#### Records shown

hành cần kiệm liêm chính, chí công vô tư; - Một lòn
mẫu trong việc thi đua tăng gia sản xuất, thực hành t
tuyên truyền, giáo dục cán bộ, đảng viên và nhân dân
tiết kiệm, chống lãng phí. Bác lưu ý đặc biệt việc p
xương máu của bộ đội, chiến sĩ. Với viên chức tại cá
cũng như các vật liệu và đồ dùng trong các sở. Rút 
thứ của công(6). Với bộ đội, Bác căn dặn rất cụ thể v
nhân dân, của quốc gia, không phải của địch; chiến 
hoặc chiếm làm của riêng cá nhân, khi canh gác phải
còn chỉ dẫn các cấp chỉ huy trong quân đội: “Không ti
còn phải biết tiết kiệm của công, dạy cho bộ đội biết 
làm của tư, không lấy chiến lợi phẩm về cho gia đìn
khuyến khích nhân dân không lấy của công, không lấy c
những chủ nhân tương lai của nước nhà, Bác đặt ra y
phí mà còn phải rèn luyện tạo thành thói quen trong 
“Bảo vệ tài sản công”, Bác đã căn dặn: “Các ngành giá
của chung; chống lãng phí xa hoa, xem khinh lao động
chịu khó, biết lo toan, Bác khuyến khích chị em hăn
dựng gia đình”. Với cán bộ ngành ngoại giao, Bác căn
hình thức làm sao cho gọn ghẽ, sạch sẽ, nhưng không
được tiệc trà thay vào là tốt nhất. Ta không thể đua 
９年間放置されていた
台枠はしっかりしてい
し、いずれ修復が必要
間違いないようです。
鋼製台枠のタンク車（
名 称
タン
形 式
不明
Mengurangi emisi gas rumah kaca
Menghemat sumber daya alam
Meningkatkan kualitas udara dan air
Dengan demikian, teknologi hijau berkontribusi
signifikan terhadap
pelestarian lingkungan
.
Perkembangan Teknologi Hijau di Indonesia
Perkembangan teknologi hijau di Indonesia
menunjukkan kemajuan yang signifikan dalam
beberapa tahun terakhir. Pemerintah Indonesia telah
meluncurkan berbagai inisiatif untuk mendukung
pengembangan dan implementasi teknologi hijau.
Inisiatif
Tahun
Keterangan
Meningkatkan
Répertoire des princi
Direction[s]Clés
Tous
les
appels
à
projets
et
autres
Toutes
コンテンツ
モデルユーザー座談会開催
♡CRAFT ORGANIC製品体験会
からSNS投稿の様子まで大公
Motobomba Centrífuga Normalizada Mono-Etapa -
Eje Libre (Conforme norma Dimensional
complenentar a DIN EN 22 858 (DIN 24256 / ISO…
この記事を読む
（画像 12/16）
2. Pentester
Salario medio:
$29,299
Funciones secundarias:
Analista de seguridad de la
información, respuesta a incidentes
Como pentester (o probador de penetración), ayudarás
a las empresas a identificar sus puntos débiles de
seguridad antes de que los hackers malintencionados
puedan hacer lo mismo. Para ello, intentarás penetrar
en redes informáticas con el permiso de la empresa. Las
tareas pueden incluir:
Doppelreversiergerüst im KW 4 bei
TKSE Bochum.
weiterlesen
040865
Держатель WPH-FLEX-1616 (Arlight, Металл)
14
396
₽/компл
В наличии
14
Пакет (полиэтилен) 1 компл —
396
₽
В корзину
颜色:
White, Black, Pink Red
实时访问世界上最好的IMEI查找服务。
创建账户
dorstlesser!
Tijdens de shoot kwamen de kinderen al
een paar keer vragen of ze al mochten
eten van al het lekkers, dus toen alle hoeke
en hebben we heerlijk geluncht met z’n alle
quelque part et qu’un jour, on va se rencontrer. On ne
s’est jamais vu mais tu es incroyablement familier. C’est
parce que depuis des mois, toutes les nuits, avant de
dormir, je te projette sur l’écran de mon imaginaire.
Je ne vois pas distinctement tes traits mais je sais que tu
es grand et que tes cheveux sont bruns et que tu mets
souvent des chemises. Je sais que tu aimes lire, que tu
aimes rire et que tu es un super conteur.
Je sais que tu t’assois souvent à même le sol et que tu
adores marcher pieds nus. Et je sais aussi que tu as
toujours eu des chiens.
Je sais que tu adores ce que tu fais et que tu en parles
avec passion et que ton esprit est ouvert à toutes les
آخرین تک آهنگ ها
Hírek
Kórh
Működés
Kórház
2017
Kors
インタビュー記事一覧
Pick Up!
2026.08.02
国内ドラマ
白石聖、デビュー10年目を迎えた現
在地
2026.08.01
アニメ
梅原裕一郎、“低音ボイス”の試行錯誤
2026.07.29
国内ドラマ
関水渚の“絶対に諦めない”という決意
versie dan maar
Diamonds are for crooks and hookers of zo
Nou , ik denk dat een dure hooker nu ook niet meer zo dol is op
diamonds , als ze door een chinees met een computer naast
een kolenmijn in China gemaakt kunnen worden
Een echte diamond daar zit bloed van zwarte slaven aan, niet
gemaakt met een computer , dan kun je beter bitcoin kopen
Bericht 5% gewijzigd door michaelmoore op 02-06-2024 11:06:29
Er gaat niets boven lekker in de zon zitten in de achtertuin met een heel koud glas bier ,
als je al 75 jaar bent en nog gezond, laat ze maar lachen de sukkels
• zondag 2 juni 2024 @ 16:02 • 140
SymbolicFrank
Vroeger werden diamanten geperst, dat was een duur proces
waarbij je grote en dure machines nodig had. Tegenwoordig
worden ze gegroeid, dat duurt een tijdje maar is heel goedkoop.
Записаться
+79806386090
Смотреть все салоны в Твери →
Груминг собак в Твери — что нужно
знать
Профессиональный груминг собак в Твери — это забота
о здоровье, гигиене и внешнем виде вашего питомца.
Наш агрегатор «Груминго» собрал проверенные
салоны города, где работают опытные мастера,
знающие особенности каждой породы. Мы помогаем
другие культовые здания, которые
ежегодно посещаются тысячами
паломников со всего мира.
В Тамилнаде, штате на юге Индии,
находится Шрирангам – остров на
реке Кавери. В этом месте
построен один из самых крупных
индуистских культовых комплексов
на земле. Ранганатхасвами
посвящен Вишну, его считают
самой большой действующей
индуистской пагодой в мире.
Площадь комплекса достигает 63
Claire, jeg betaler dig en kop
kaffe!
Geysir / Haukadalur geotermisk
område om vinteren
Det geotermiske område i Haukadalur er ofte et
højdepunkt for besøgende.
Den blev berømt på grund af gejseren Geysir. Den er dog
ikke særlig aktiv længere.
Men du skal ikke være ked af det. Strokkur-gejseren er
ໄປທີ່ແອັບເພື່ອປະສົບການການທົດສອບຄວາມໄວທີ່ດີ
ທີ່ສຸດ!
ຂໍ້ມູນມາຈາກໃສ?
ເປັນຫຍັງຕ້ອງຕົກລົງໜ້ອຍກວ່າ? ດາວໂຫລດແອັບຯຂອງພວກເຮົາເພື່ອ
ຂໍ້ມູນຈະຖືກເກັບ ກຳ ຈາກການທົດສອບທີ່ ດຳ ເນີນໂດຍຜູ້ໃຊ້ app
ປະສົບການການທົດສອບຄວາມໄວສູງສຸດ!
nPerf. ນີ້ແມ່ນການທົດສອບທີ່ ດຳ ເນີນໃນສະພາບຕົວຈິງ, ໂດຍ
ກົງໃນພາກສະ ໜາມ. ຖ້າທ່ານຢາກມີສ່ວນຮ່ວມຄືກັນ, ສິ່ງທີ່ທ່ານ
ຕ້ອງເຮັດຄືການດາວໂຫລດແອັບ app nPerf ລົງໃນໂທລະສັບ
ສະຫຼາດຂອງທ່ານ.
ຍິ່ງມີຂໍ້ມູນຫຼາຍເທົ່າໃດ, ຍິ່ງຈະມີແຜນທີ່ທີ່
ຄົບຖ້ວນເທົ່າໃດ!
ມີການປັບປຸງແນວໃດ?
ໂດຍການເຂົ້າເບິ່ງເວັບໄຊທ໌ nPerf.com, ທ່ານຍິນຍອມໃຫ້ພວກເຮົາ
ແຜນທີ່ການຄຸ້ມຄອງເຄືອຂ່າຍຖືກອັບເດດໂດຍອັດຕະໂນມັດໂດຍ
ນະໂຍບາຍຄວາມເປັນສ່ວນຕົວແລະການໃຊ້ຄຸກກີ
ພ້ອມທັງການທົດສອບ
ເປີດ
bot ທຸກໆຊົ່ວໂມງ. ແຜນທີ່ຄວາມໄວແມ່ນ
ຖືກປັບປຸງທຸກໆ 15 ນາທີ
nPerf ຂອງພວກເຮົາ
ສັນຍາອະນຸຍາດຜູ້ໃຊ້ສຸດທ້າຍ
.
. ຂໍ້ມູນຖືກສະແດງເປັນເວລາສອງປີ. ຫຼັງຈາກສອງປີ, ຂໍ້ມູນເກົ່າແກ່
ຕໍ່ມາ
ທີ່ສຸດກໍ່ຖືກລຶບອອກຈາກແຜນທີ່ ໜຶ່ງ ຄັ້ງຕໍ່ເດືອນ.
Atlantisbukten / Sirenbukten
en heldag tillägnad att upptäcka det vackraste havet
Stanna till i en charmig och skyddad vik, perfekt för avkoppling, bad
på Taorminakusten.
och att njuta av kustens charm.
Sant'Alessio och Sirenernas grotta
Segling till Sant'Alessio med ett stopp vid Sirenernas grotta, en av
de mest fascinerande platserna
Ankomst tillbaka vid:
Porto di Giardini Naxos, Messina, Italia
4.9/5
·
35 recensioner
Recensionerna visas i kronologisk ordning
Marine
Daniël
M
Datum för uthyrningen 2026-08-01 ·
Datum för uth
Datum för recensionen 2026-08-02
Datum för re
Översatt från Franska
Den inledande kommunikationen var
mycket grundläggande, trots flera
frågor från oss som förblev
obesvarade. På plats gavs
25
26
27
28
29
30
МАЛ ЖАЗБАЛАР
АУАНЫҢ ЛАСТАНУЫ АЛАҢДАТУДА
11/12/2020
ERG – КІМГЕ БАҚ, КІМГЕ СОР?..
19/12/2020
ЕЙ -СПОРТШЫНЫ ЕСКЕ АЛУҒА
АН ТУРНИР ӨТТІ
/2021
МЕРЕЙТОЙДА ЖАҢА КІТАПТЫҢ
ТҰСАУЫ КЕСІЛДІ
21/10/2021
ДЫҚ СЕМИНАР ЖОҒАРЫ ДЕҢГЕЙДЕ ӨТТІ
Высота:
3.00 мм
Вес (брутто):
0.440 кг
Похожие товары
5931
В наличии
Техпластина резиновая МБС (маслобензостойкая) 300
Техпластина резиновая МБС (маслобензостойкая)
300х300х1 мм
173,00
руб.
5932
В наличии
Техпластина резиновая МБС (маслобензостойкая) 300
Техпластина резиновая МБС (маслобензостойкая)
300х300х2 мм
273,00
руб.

########

_Prompt:_
Above are the lines; repeat exactly the ones from the line containing "индуистских культовых комплексов" down to the line containing "Segling till Sant'Alessio", both inclusive.

_Exercise answer:_
индуистских культовых комплексов
на земле. Ранганатхасвами
посвящен Вишну, его считают
самой большой действующей
индуистской пагодой в мире.
Площадь комплекса достигает 63
Claire, jeg betaler dig en kop
kaffe!
Geysir / Haukadalur geotermisk
område om vinteren
Det geotermiske område i Haukadalur er ofte et
højdepunkt for besøgende.
Den blev berømt på grund af gejseren Geysir. Den er dog
ikke særlig aktiv længere.
Men du skal ikke være ked af det. Strokkur-gejseren er
ໄປທີ່ແອັບເພື່ອປະສົບການການທົດສອບຄວາມໄວທີ່ດີ
ທີ່ສຸດ!
ຂໍ້ມູນມາຈາກໃສ?
ເປັນຫຍັງຕ້ອງຕົກລົງໜ້ອຍກວ່າ? ດາວໂຫລດແອັບຯຂອງພວກເຮົາເພື່ອ
ຂໍ້ມູນຈະຖືກເກັບ ກຳ ຈາກການທົດສອບທີ່ ດຳ ເນີນໂດຍຜູ້ໃຊ້ app
ປະສົບການການທົດສອບຄວາມໄວສູງສຸດ!
nPerf. ນີ້ແມ່ນການທົດສອບທີ່ ດຳ ເນີນໃນສະພາບຕົວຈິງ, ໂດຍ
ກົງໃນພາກສະ ໜາມ. ຖ້າທ່ານຢາກມີສ່ວນຮ່ວມຄືກັນ, ສິ່ງທີ່ທ່ານ
ຕ້ອງເຮັດຄືການດາວໂຫລດແອັບ app nPerf ລົງໃນໂທລະສັບ
ສະຫຼາດຂອງທ່ານ.
ຍິ່ງມີຂໍ້ມູນຫຼາຍເທົ່າໃດ, ຍິ່ງຈະມີແຜນທີ່ທີ່
ຄົບຖ້ວນເທົ່າໃດ!
ມີການປັບປຸງແນວໃດ?
ໂດຍການເຂົ້າເບິ່ງເວັບໄຊທ໌ nPerf.com, ທ່ານຍິນຍອມໃຫ້ພວກເຮົາ
ແຜນທີ່ການຄຸ້ມຄອງເຄືອຂ່າຍຖືກອັບເດດໂດຍອັດຕະໂນມັດໂດຍ
ນະໂຍບາຍຄວາມເປັນສ່ວນຕົວແລະການໃຊ້ຄຸກກີ
ພ້ອມທັງການທົດສອບ
ເປີດ
bot ທຸກໆຊົ່ວໂມງ. ແຜນທີ່ຄວາມໄວແມ່ນ
ຖືກປັບປຸງທຸກໆ 15 ນາທີ
nPerf ຂອງພວກເຮົາ
ສັນຍາອະນຸຍາດຜູ້ໃຊ້ສຸດທ້າຍ
.
. ຂໍ້ມູນຖືກສະແດງເປັນເວລາສອງປີ. ຫຼັງຈາກສອງປີ, ຂໍ້ມູນເກົ່າແກ່
ຕໍ່ມາ
ທີ່ສຸດກໍ່ຖືກລຶບອອກຈາກແຜນທີ່ ໜຶ່ງ ຄັ້ງຕໍ່ເດືອນ.
Atlantisbukten / Sirenbukten
en heldag tillägnad att upptäcka det vackraste havet
Stanna till i en charmig och skyddad vik, perfekt för avkoppling, bad
på Taorminakusten.
och att njuta av kustens charm.
Sant'Alessio och Sirenernas grotta
Segling till Sant'Alessio med ett stopp vid Sirenernas grotta, en av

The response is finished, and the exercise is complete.